Sale!

STATS/CSE 780 Homework Assignment 1

$30.00 $18.00

Category: You will Instantly receive a download link for .zip solution file upon Payment || To Order Original Work Click Custom Order?

Description

5/5 - (1 vote)

You can use either R (ggplot2 and R packages for data transformation), which is covered in class,
or Python (matplotlib and Python modules for data transformation).

Statistics Canada is the national statistical office. In this assignment, you will use Statistics
Canada’s publicly available data to explore Canada’s economy, society and environment.

Visit the data site. On the left, you will see filtering options.

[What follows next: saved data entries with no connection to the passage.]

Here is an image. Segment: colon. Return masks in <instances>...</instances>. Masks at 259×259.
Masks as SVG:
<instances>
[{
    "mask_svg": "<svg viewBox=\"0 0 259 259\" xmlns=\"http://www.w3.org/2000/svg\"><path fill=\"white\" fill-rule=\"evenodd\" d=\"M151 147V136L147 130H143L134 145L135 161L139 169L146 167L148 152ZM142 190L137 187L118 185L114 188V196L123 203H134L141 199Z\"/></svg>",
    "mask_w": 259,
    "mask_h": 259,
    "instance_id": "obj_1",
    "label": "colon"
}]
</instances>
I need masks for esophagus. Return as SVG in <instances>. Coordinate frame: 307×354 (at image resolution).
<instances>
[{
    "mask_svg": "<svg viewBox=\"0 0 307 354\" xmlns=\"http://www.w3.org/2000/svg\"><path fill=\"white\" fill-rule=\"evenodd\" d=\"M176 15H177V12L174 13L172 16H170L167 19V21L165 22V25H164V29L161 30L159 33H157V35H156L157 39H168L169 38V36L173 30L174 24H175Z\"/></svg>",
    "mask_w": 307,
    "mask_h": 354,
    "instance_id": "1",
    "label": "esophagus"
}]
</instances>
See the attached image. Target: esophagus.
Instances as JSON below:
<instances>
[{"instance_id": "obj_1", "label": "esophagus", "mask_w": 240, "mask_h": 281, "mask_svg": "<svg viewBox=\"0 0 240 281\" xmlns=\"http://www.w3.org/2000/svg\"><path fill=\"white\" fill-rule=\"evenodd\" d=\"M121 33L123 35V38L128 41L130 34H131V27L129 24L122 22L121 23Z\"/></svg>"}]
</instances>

On the right, you will see available
data related to selected options. For this assignment, you can use the data in tabular format
(Table).

On the left (filtering options)
1. Choose Province or Territory (you will need at least one quantitative and categorical variable
by provinces and territory).
2. Choose one subject.

3. Choose frequency (you will need at least ten-time points.)
On the right (table)
4. Choose the data description. The link will take you to a page displaying a dashboard.
On the data dashboard page,

5. Choose the reference time (you will need at least ten-time points).
6. At the bottom of the page, you can find “how to cite”. Keep the doi in your reference manager
to cite in your report.

7. On the top right of the dashboard, you have a button for the “Download option.’ ’
• Choose the “Download entire table” option from the pop-up window.
• Unzip the downloaded zip file.

• You can access the data and description in the unzipped folder.
If there are too many variables and samples, you can choose a subset of data after downloading to
make the following plots.

(i) Briefly describe your chosen dataset and clearly explain where it was sourced.

(ii) Clearly explain data transformation and the preprocessing methods you used to tidy the data.

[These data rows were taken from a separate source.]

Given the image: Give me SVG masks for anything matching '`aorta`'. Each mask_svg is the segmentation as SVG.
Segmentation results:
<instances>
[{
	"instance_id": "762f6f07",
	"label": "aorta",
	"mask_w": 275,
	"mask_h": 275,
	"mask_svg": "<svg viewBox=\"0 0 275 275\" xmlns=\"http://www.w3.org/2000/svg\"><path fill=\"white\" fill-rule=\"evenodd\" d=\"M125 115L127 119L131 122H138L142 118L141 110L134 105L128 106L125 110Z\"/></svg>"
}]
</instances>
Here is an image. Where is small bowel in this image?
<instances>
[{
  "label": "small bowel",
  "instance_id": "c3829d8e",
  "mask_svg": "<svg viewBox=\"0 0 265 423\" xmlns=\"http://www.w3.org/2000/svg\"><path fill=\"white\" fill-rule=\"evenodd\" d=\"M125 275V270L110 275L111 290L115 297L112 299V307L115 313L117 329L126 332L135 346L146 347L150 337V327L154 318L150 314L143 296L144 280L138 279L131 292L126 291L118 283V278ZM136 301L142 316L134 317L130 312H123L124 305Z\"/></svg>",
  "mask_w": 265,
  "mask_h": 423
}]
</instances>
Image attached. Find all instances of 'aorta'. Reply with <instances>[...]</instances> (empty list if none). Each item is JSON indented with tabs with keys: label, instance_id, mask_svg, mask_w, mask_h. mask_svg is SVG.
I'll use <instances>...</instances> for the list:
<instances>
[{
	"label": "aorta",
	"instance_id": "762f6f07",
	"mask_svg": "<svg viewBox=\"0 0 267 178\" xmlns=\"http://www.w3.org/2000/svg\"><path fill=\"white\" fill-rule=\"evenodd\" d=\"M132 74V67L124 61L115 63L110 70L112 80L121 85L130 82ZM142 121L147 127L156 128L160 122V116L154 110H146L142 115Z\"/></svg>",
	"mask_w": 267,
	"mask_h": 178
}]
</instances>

(iii) Choose one (quantitative) variable for the following analysis. Then, use an appropriate visualization method to describe the trend of the variable in the selected time frequency across
provinces. Finally, clearly describe any statistical transformation used for visualization and
interpret the results.

(iv) Aggregate (aggregate over the provinces) the selected variable (from iii) for Canada and
inspect the trend over the selected time frequency using an appropriate visualization method.
Interpret the results.

(v) You can use either Shiny in R, which is covered in class, or Streamlit for the following analysis.
• Choose a categorical variable with more than two categories—product type or health status,
income status, etc.

• Use an appropriate plot to show the change of quantitative variable (from iii or any other
quantitative variable) in the selected time frequency across provinces when the user chooses
the category.

• The supplementary material must include the R or Python code you used to create the app.
• You must submit a link to your Shiny App or Streamlit community cloud. We (Instructor or
TA) must have access to the app when we grade it; otherwise, no points for the app (only for
the code if provided) are given. Describe your app in the report.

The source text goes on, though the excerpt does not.